:: LISTED ENTRIES ::

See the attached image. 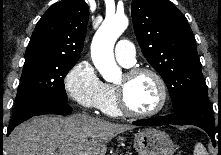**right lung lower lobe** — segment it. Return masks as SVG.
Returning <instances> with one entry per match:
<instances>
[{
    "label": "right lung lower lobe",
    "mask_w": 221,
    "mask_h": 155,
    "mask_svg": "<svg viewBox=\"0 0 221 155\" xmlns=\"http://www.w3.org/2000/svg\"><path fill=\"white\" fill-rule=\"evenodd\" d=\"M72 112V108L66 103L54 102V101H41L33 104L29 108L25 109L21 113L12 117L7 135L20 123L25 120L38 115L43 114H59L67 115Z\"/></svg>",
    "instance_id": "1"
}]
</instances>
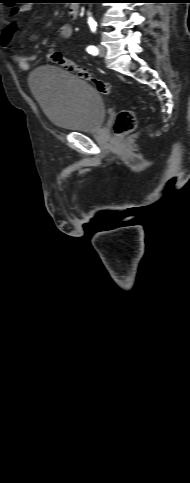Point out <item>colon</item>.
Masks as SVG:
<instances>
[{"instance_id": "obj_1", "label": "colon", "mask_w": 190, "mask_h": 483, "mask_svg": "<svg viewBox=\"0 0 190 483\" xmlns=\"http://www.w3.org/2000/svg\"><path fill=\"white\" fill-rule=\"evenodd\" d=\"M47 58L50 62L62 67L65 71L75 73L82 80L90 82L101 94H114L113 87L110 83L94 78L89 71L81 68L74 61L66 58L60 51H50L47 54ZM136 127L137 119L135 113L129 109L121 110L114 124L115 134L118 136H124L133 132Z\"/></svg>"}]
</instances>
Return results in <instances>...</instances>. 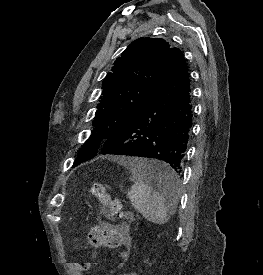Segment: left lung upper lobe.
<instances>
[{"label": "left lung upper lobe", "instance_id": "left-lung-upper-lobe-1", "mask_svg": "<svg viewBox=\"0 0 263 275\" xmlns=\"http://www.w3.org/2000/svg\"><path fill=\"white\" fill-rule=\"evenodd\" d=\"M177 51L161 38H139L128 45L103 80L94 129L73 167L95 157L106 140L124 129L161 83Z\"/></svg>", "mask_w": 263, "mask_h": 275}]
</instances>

:::

◆ INSTRUCTIONS FOR THE TASK: Lines with the word "http" in them are the answer; report each one from the data.

◆ EXERCISE RESPONSE:
    "mask_svg": "<svg viewBox=\"0 0 221 155\" xmlns=\"http://www.w3.org/2000/svg\"><path fill=\"white\" fill-rule=\"evenodd\" d=\"M72 112V108L66 103L54 102V101H41L33 104L29 108L25 109L21 113L12 117L7 135L20 123L25 120L38 115L43 114H59L67 115Z\"/></svg>",
[{"instance_id": "obj_1", "label": "colon", "mask_w": 190, "mask_h": 483, "mask_svg": "<svg viewBox=\"0 0 190 483\" xmlns=\"http://www.w3.org/2000/svg\"><path fill=\"white\" fill-rule=\"evenodd\" d=\"M47 58L50 62L62 67L65 71L75 73L82 80L90 82L101 94H114L113 87L110 83L94 78L89 71L81 68L74 61L66 58L60 51H50L47 54ZM136 127L137 119L135 113L129 109L121 110L114 124L115 134L118 136H124L133 132Z\"/></svg>"}]
[{"label": "left lung upper lobe", "instance_id": "left-lung-upper-lobe-1", "mask_svg": "<svg viewBox=\"0 0 263 275\" xmlns=\"http://www.w3.org/2000/svg\"><path fill=\"white\" fill-rule=\"evenodd\" d=\"M177 51L161 38H139L128 45L103 80L94 129L73 167L95 157L106 140L124 129L161 83Z\"/></svg>", "mask_w": 263, "mask_h": 275}]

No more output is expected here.